The output here is not a full scene. It is a magazine-cover-style visual with subtle motion, hair movement, and title treatment. That matters because it shows the stack working on design surfaces too, not just cinematic clips.
A second post in the same thread pushed the look into anime-themed beach magazine covers, which suggests the style transfer is robust enough for repeatable editorial layouts rather than one-off demos.
Album cover typography
pzf_ai's album-cover thread adds a different division of labor.
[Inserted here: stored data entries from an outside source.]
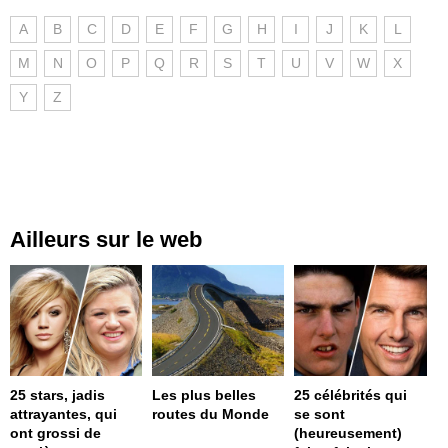
A
B
C
D
E
F
G
H
I
J
K
L
M
N
O
P
Q
R
S
T
U
V
W
X
Y
Z
Ailleurs sur le web
25 stars, jadis
Les plus belles
25 célébrités qui
attrayantes, qui
routes du Monde
se sont
ont grossi de
(heureusement)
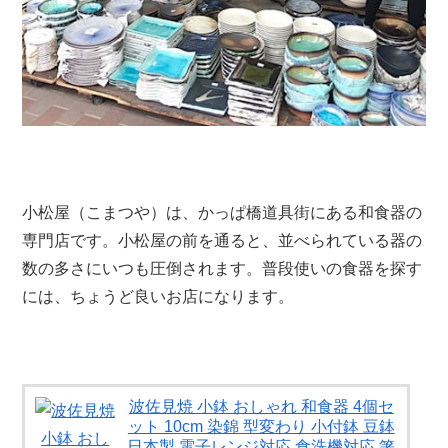
小松屋（こまつや）は、かっぱ橋道具街にある和食器の
専門店です。小松屋の前を通ると、並べられている器の
数の多さにいつも圧倒されます。普段使いの食器を探す
には、ちょうど良いお店になります。
波佐見焼 小鉢 おしゃれ 和食器 4個セ
ット 10cm 染錦 型変わり 小付鉢 豆鉢
日本製 電子レンジ対応 食洗機対応 箸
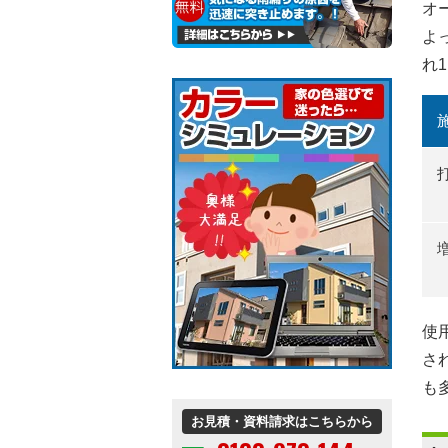
オ
よ
れ
使
さ
も
お見積・資料請求はこちらから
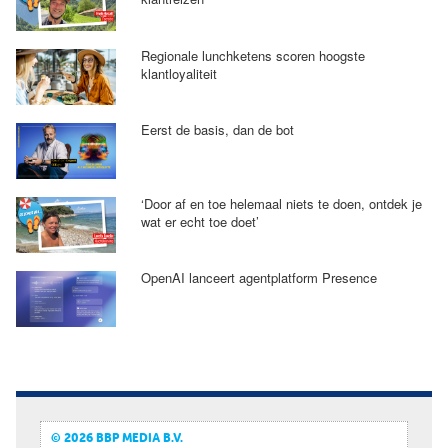
Regionale lunchketens scoren hoogste
klantloyaliteit
Eerst de basis, dan de bot
‘Door af en toe helemaal niets te doen, ontdek je
wat er echt toe doet’
OpenAI lanceert agentplatform Presence
© 2026 BBP MEDIA B.V.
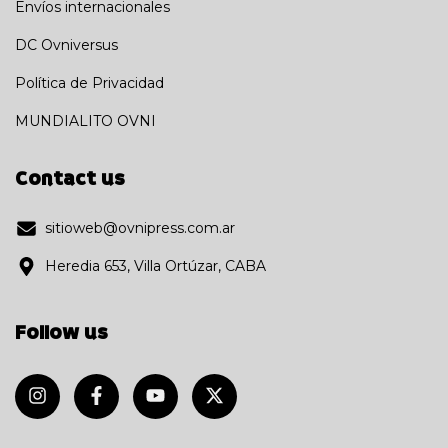
Envíos internacionales
DC Ovniversus
Política de Privacidad
MUNDIALITO OVNI
Contact us
sitioweb@ovnipress.com.ar
Heredia 653, Villa Ortúzar, CABA
Follow us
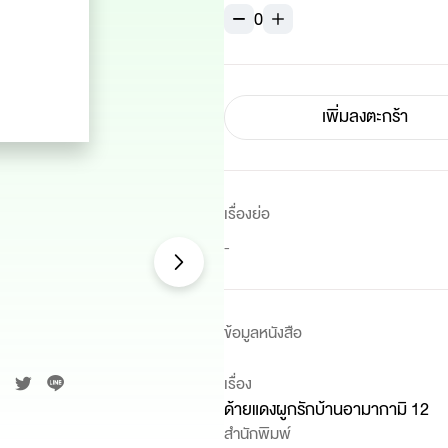
0
เพิ่มลงตะกร้า
เรื่องย่อ
-
ข้อมูลหนังสือ
เรื่อง
ด้ายแดงผูกรักบ้านอามากามิ 12
สำนักพิมพ์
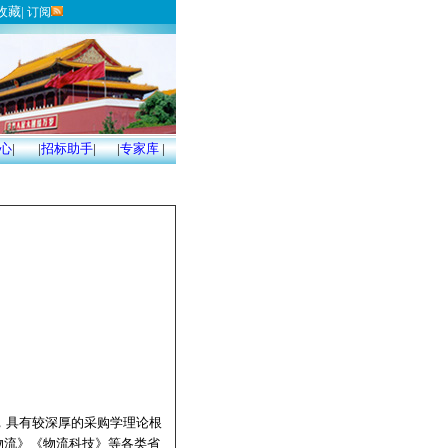
收藏
|
订阅
心
|
|
招标助手
|
|
专家库
|
，具有较深厚的采购学理论根
物流》《物流科技》等各类省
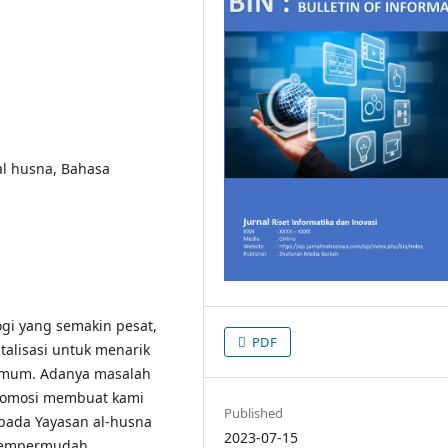
al husna, Bahasa
gi yang semakin pesat,
PDF
alisasi untuk menarik
umum. Adanya masalah
promosi membuat kami
Published
pada Yayasan al-husna
2023-07-15
mempermudah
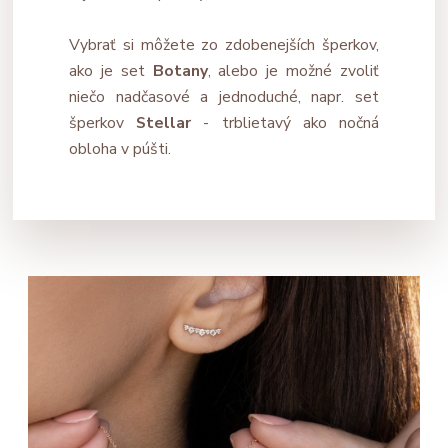
Vybrať si môžete zo zdobenejších šperkov,
ako je set
Botany
, alebo je možné zvoliť
niečo nadčasové a jednoduché, napr. set
šperkov
Stellar
- trblietavý ako nočná
obloha v púšti.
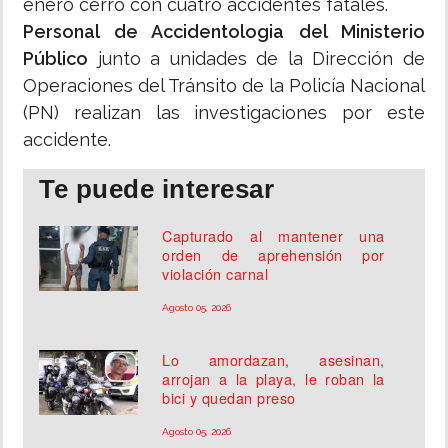
enero cerró con cuatro accidentes fatales.
Personal de Accidentologia del Ministerio
Público
junto a unidades de la Dirección de
Operaciones del Tránsito de la Policía Nacional
(PN) realizan las investigaciones por este
accidente.
Te puede interesar
Capturado al mantener una
orden de aprehensión por
violación carnal
Agosto 05, 2026
Lo amordazan, asesinan,
arrojan a la playa, le roban la
bici y quedan preso
Agosto 05, 2026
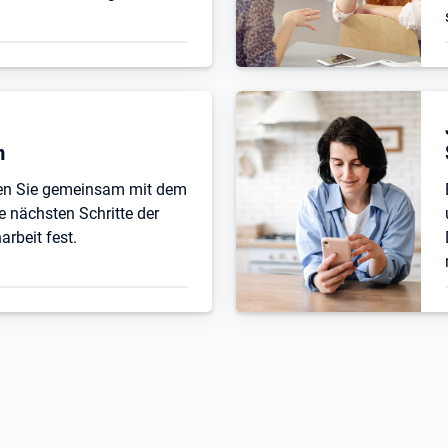
n
ten Sie gemeinsam mit dem
e nächsten Schritte der
beit fest.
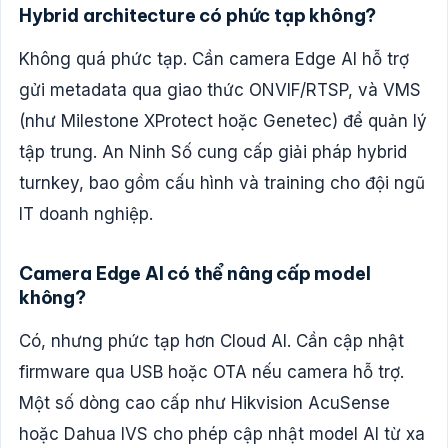
Hybrid architecture có phức tạp không?
Không quá phức tạp. Cần camera Edge AI hỗ trợ
gửi metadata qua giao thức ONVIF/RTSP, và VMS
(như Milestone XProtect hoặc Genetec) để quản lý
tập trung. An Ninh Số cung cấp giải pháp hybrid
turnkey, bao gồm cấu hình và training cho đội ngũ
IT doanh nghiệp.
Camera Edge AI có thể nâng cấp model
không?
Có, nhưng phức tạp hơn Cloud AI. Cần cập nhật
firmware qua USB hoặc OTA nếu camera hỗ trợ.
Một số dòng cao cấp như Hikvision AcuSense
hoặc Dahua IVS cho phép cập nhật model AI từ xa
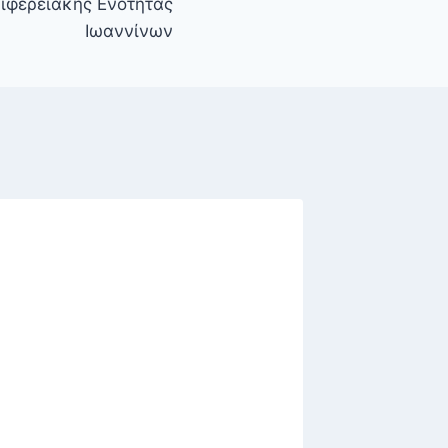
ιφερειακής Ενότητας
Ιωαννίνων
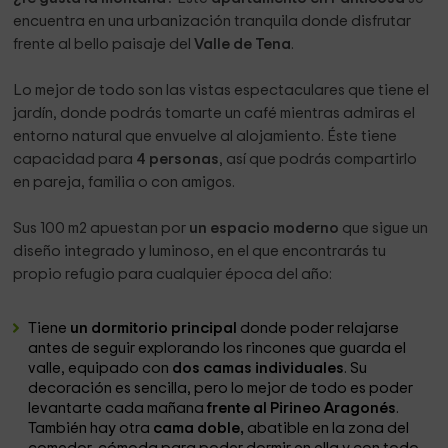
encuentra en una urbanización tranquila donde disfrutar
frente al bello paisaje del
Valle de Tena
.
Lo mejor de todo son las vistas espectaculares que tiene el
jardín, donde podrás tomarte un café mientras admiras el
entorno natural que envuelve al alojamiento. Éste tiene
capacidad para
4 personas
, así que podrás compartirlo
en pareja, familia o con amigos.
Sus 100 m2 apuestan por
un espacio moderno
que sigue un
diseño integrado y luminoso, en el que encontrarás tu
propio refugio para cualquier época del año:
Tiene
un dormitorio principal
donde poder relajarse
antes de seguir explorando los rincones que guarda el
valle, equipado con
dos camas individuales
. Su
decoración es sencilla, pero lo mejor de todo es poder
levantarte cada mañana
frente al Pirineo Aragonés
.
También hay otra
cama doble,
abatible en la zona del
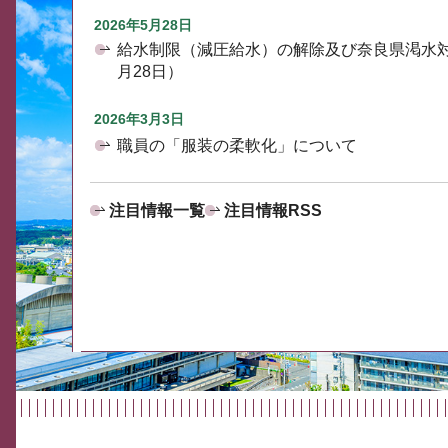
2026年5月28日
給水制限（減圧給水）の解除及び奈良県渇水
月28日）
2026年3月3日
職員の「服装の柔軟化」について
注目情報一覧
注目情報RSS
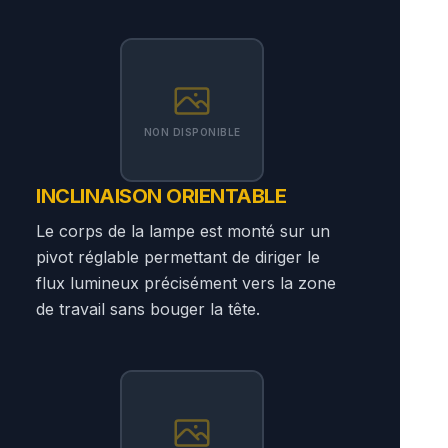
NON DISPONIBLE
INCLINAISON ORIENTABLE
Le corps de la lampe est monté sur un
pivot réglable permettant de diriger le
flux lumineux précisément vers la zone
de travail sans bouger la tête.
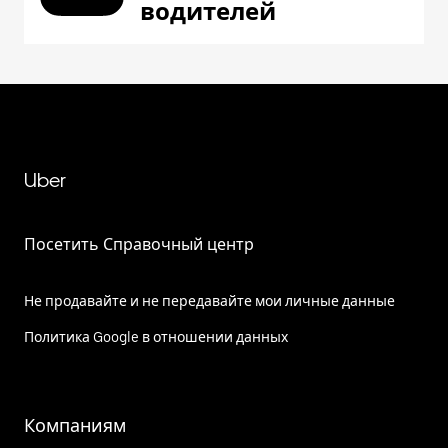
водителей
Uber
Посетить Справочный центр
Не продавайте и не передавайте мои личные данные
Политика Google в отношении данных
Компаниям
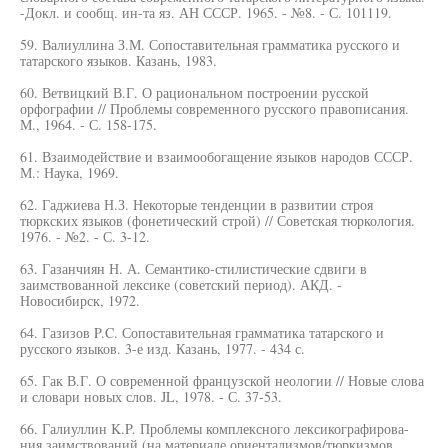
-Докл. и сообщ. ин-та яз. АН СССР. 1965. - №8. - С. 101119.
59. Валиуллина З.М. Сопоставительная грамматика русского и
татарского языков. Казань, 1983.
60. Ветвицкий В.Г. О рациональном построении русской
орфографии // Проблемы современного русского правописания.
М., 1964. - С. 158-175.
61. Взаимодействие и взаимообогащение языков народов СССР.
М.: Наука, 1969.
62. Гаджиева Н.З. Некоторые тенденции в развитии строя
тюркских языков (фонетический строй) // Советская тюркология.
1976. - №2. - С. 3-12.
63. Газанчиян Н. А. Семантико-стилистические сдвиги в
заимствованной лексике (советский период). АКД. -
Новосибирск, 1972.
64. Газизов P.C. Сопоставительная грамматика татарского и
русского языков. 3-е изд. Казань, 1977. - 434 с.
65. Гак В.Г. О современной французской неологии // Новые слова
и словари новых слов. JL, 1978. - С. 37-53.
66. Галиуллин K.P. Проблемы комплексного лексикографирова-
ния заимствований (на материале ориентализмов/тюркизмов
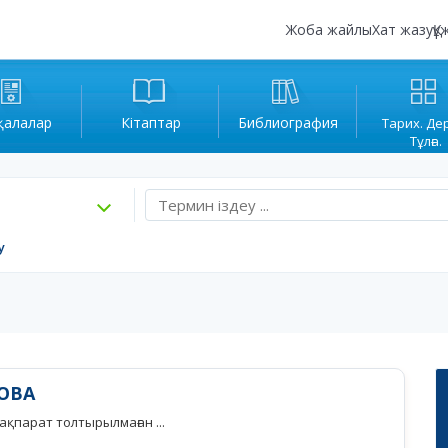
Жоба жайлы
Хат жазу
Құ
қалалар
Кітаптар
Библиография
Тарих. Де
Тұлға.
у
ОВА
қпарат толтырылмаған ...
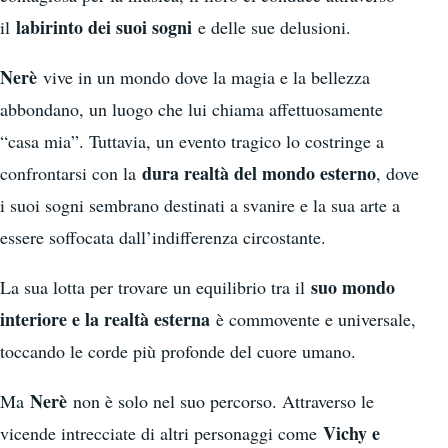
labirinto dei suoi sogni
il
e delle sue delusioni.
Nerè
vive in un mondo dove la magia e la bellezza
abbondano, un luogo che lui chiama affettuosamente
“casa mia”. Tuttavia, un evento tragico lo costringe a
dura realtà del mondo esterno
confrontarsi con la
, dove
i suoi sogni sembrano destinati a svanire e la sua arte a
essere soffocata dall’indifferenza circostante.
suo mondo
La sua lotta per trovare un equilibrio tra il
interiore e la realtà esterna
è commovente e universale,
toccando le corde più profonde del cuore umano.
Nerè
Ma
non è solo nel suo percorso. Attraverso le
Vichy e
vicende intrecciate di altri personaggi come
Claude handles composition, mood, typography, and plain-English prompting, while GPT Image 2 on Leonardo AI handles image execution.
The workflow has two branches:
- If there is already an image, Claude analyzes composition, palette, and mood, then writes the title and layout prompt for GPT Image 2, according to pzf_ai's existing-image step.
- If there is no image yet, Claude proposes visual directions from the lyrics and genre, then writes the cover prompt before a second pass adds the title treatment, according to pzf_ai's no-image step.
The final production detail is new relative to the other examples: pzf_ai's upscaler step finishes the cover with Leonardo AI's Pro Upscaler to clean artifacts that become more visible at larger sizes. That makes GPT Image 2 part of a typography-and-finishing pipeline, not just a concept-art stage.